Segundo o gerente comercial da Wittel, Daniel Castaldelli, este aumento foi sentido, principalmente, nos clientes de menor porte. "São empresas que mal faziam uma conference por mês e hoje chegam a realizar uma por semana. As grandes corporações já incorporaram este tipo de serviço há mais tempo", diz.

Na Conference Call, o sócio da empresa, Christopher Potter, informa que a demanda por áudio e videoconferências teve acréscimo de 25% nos últimos seis meses. E acrescenta: "A diferença mesmo está no número de clientes potenciais que têm nos procurado". Por causa do custo e tempo de implantação, a prestadora de serviço aposta no aluguel de salas equipadas para videoconferências.

Para empresas de maior porte, no entanto, o custo dos equipamentos, cerca de US$ 6 mil, não é um obstáculo, pois a economia com as viagens acaba pagando o investimento. De acordo com o gerente de marketing da Sony, Carlos Nonatto, o retorno do investimento se dá em dois anos com a redução de despesas com viagens. "As vendas dos produtos ligados ao serviço de videoconferência está entre 15% e 20% acima do mesmo período do ano passado", diz.

Mais um caso de redução de custos e temor com os atrasos nas viagens aéreas é o da rede de lojas Multicoisas, que comercializa utensílios para casa. A empresa começou a diminuir o número de vôos desde o início do "apagão aéreo", em setembro, com o acidente da Gol. Desde então, a companhia, com 54 lojas em 12 Estados e cerca de 700 funcionários, já cortou em 40% o número de viagens. "Nosso plano é diminuir ainda entre 15% e 20% desse total", diz Luis Henrique Stockler, diretor de marketing e expansão da rede. Nos últimos três meses, a rede utilizou entre 80 e 90 passagens aéreas de ida e volta. Antes do "apagão", eram cerca de 120. No total, já foram investidos cerca de R$ 300 mil nesse processo.
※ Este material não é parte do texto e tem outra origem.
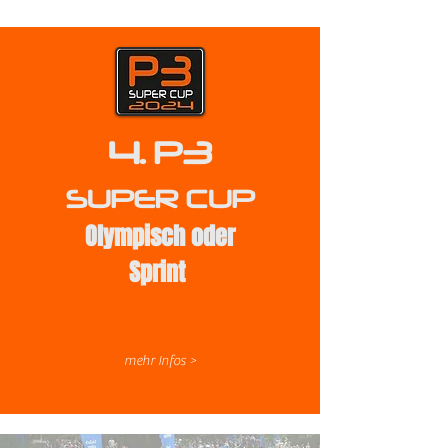
4. P3
SUPER CUP
Olympisch oder
Sprint
mehr Infos >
A Ri Happy finalizou no mês passado a instalação de uma rede de TV interna. Foram investidos aproximadamente R$ 400 mil. Segundo Ricardo Sayon, diretor comercial da companhia, foi possível reduzir de 360 para 120 viagens aéreas com a interligação das 78 lojas da rede. "Tornou-se uma ótima ferramenta frente a esta crise aérea. Cerca de 60 gerentes nossos vinham mensalmente a São Paulo. Agora iremos realizar, no máximo, quatro reuniões presenciais durante o ano", diz.

Para Pierre Rodrigues, diretor de marketing e operações da Polycom, fornecedora de equipamentos de videoconferência, o crescimento "nos últimos dois anos, na América Latina foi, em média, de 33%, mas no Brasil chegou a 50%", afirma. A causa principal é a maior oferta de internet de banda larga no país. Mas, o executivo ressalta que a crise aérea apenas complementou um movimento iniciado anteriormente. A situação foi confirmada à reportagem do Valor também pelos fornecedores Avaya e Nortel.